Recommended guidelines

Recommended guidelines to support GDPR.
  • If a customer uses any API that processes personal data, it is recommended that the data is encrypted before storing in the database. This can be done in the User Exit implementation.
  • Any inbound traffic going to IBM MQ server must be sent over https.
  • When debug or verbose trace is enabled, the API input and output XMLs are sent to the log files. Besides that, an API adds sufficient information to the log files so that the generated log can be used for analysis and solving problems. The input and output of certain APIs have sensitive personal data. Similarly, the troubleshooting content added to the log file also may have the sensitive personal data. These log files are outside the purview of the GDPR services mentioned above. Therefore, it is recommended that you mask such sensitive personal data during logging itself to avoid storing sensitive information in any files. Learn more...
    Note: It is recommended that all the personal data or sensitive personal data that is included in the extended fields or tables is masked.
  • As per the GDPR requirement, it is recommended that the person info data is regularly purged.
  • Any audit and access monitoring requirements that needs to be maintained around customer information needs to be implemented on the AFTER_CREATE_CUSTOMER, AFTER_MODIFY_CUSTOMER and AFTER_DELETE_CUSTOMER events so that the data is stored in a secure and encrypted repository which is in compliance with the client's privacy office.
  • Sterling Order Management System Software UI framework allows reorganization of forms and panels with access controls for individual panels. Client's wishing to enforce auditable access trails are advised to use this framework along with HTML UI events to preserve access information in a secure and encrypted repository which is compliant with the client's privacy office.

Sample use case

Adriana is from Genoa, Italy. She is a fan of Toga products and has bought things from their store. She wants to know what information Toga is storing about her. She walks into a Toga store and tells a that she wants this information.
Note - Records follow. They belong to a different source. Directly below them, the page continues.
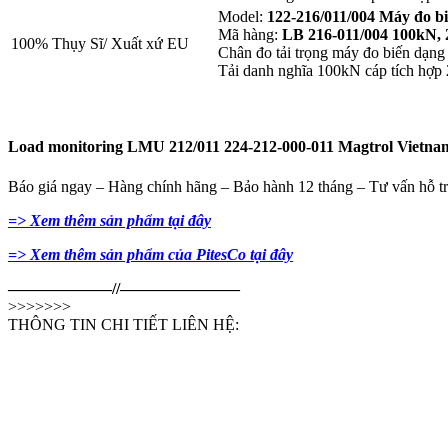
Model:
122-216/011/004 Máy đo b
Mã hàng:
LB 216-011/004 100kN,
100% Thụy Sĩ/ Xuất xứ EU
Chân đo tải trọng máy đo biến dạng 
Tải danh nghĩa 100kN cáp tích hợp
Load monitoring LMU 212/011 224-212-000-011 Magtrol Vietna
Báo giá ngay – Hàng chính hãng – Bảo hành 12 tháng – Tư vấn hỗ tr
=> Xem thêm sản phẩm tại đây
=> Xem thêm sản phẩm của PitesCo tại đây
——————–//———————–
>>>>>>>
THÔNG TIN CHI TIẾT LIÊN HỆ: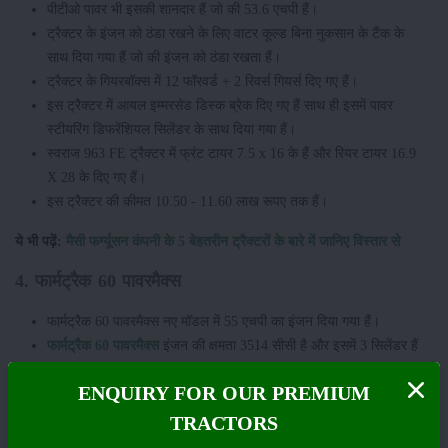
पीटीओ पावर भी इसकी शानदार हैं जो की 53.6 एचपी हैं।
ट्रैक्टर के इंजन को ठंडा रखने के लिए वाटर कूल्ड बिना नुकसान के टैंक के
साथ दिया गया हैं जो की इंजन को ठंडा रखता हैं।
ट्रैक्टर के गियरबॉक्स में 12 फॉरवर्ड + 2 रिवर्स गियर्स दिए गए हैं।
इस ट्रैक्टर में आयल इम्मरसेड डिस्क ब्रेक दिए गए हैं साथ ही इसमें पावर
स्टीयरिंग डिफरेंशियल सिलेंडर के साथ दिया गया हैं।
स्वराज 963 FE ट्रैक्टर में फ्रंट टायर 7.5 x 16 के हैं और रियर टायर 16.9
X 28 के दिए गए हैं।
इस ट्रैक्टर की कीमत 10.50 - 11.60 लाख रूपए तक हैं।
ये भी पढ़ें:
मैसी फर्ग्यूसन कंपनी के 5 बेहतरीन ट्रैक्टरों के बारे में जानिए विस्तार से
4. फार्मट्रैक 60 पावरमैक्स
फार्मट्रैक 60 पावरमैक्स नए मॉडल में 55 एचपी का इंजन दिया गया हैं।
फार्मट्रैक 60 पावरमैक्स
इंजन की क्षमता 3514 सीसी है और इसमें 3 सिलेंडर हैं
जो 2000 इंजन वाले आरपीएम रेटेड हैं और यह संयोजन खरीदारों के लिए बहुत
ENQUIRY FOR OUR PREMIUM
अच्छा है।
इस ट्रैक्टर की पीटीओ पावर 49 एचपी की दी गयी हैं। पावरमैक्स फार्मट्रैक 60
TRACTORS
पावरमैक्स ट्रैक्टर में कांस्टेंट मेश (T20) का ट्रांसमिशन दिया गया हैं।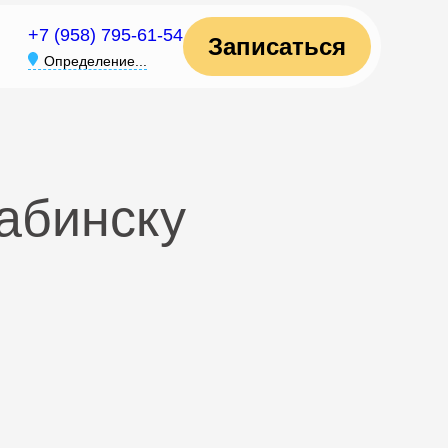
+7 (958) 795-61-54
Записаться
Определение...
абинску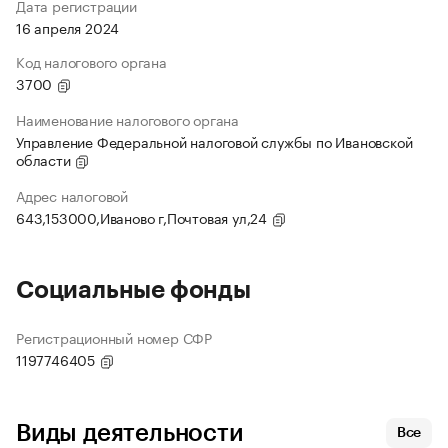
Дата регистрации
16 апреля 2024
Код налогового органа
3700
Наименование налогового органа
Управление Федеральной налоговой службы по Ивановской
области
Адрес налоговой
643,153000,Иваново г,Почтовая ул,24
Социальные фонды
Регистрационный номер СФР
1197746405
Виды деятельности
Все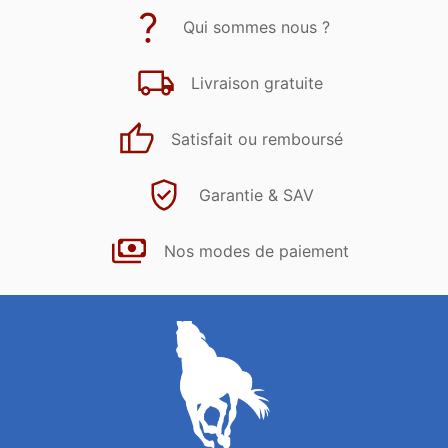
Qui sommes nous ?
Livraison gratuite
Satisfait ou remboursé
Garantie & SAV
Nos modes de paiement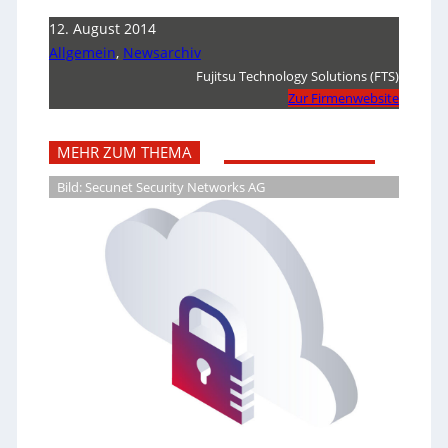
12. August 2014
Allgemein
,
Newsarchiv
Fujitsu Technology Solutions (FTS)
Zur Firmenwebsite
MEHR ZUM THEMA
Bild: Secunet Security Networks AG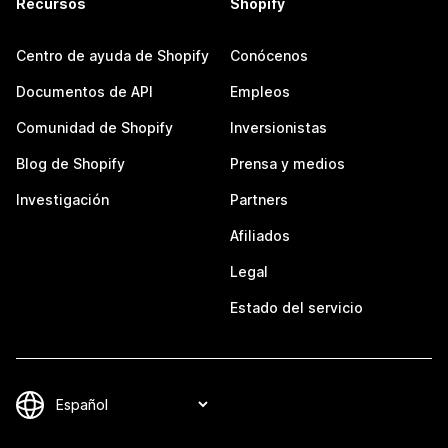
Recursos
Shopify
Centro de ayuda de Shopify
Conócenos
Documentos de API
Empleos
Comunidad de Shopify
Inversionistas
Blog de Shopify
Prensa y medios
Investigación
Partners
Afiliados
Legal
Estado del servicio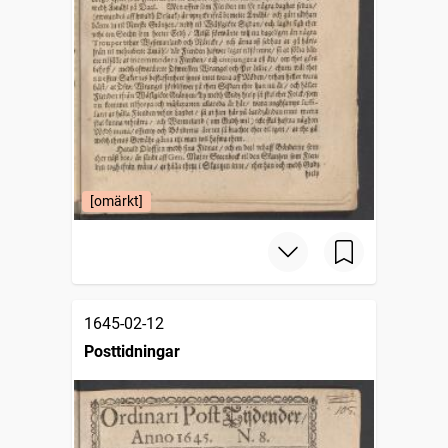
[omärkt]
1645-02-12
Posttidningar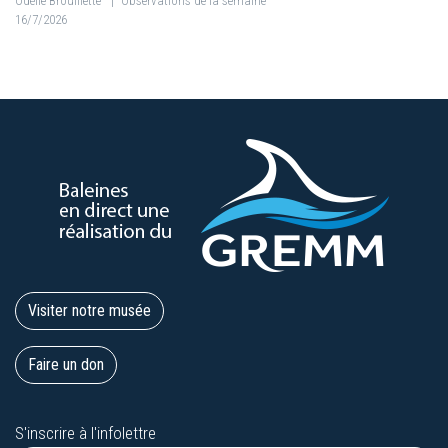
Odélie Brouillette
|
Observations de la semaine
16/7/2026
Visiter notre musée
Faire un don
S'inscrire à l'infolettre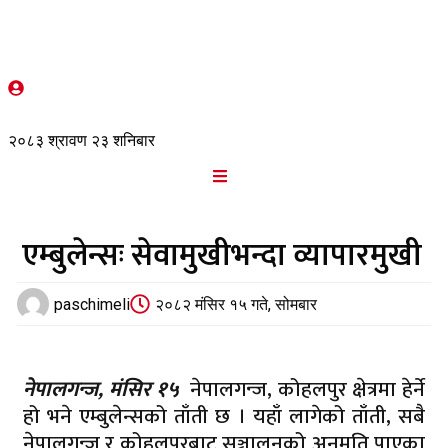
२०८३ श्रावण २३ शनिबार
एम्बुलेन्सः सेवामुखीभन्दा व्यापारमुखी
paschimeli
२०८२ मंसिर १५ गते, सोमबार
नेपालगन्ज, मंसिर १५
नेपालगन्ज, कोहलपुर क्षेत्रमा हेर्ने
हो भने एम्बुलेन्सको ताँती छ । यहाँ लागेको ताँती, सबै
नेपालगन्ज र कोहलपुरबाट सञ्चालनको अनुमति पाएका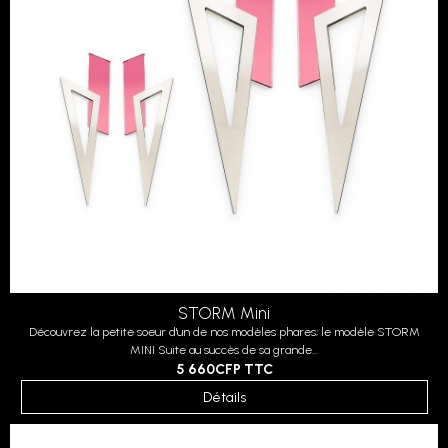
STORM Mini
Découvrez la petite soeur d'un de nos modèles phares; le modèle STORM
MINI Suite au succès de sa grande...
5 660CFP
TTC
Détails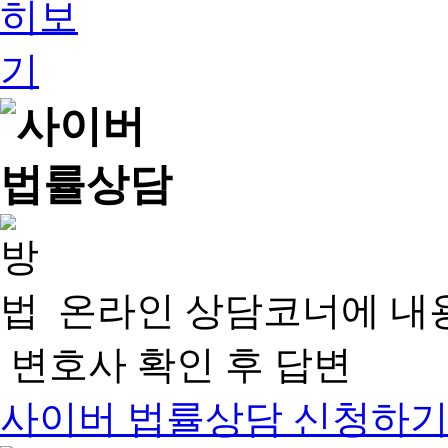
온라인 상담코너에 내
변호사 확인 후 답변
사이버 법률상담 신청하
Here are the steps which a CSR needs to be follow to retrieve Adriana's data for GDPR:
  1. She walks into a Toga store and tells a CSR that she wants this information.
  2. CSR asks her for basic details such as first name, last name or customer ID, to validate her in the system.
  3. The application passes this information to the APIs, getPersonInfoList or getCutomerList, to find the matching customer records existing in the system.
  4. The CSR then asks her for more details such as phone number, email address, or the last order placed to validate her identity. This step is important to ensure that she has rights to access the data.
  5. She provides necessary data for validation. Once the CSR has confirmed that she is the owner of the data, the CSR passes the information gathered in Step 2 to the GDPR_Get_Data service to get the appropriate personal data and dependent business data from the system.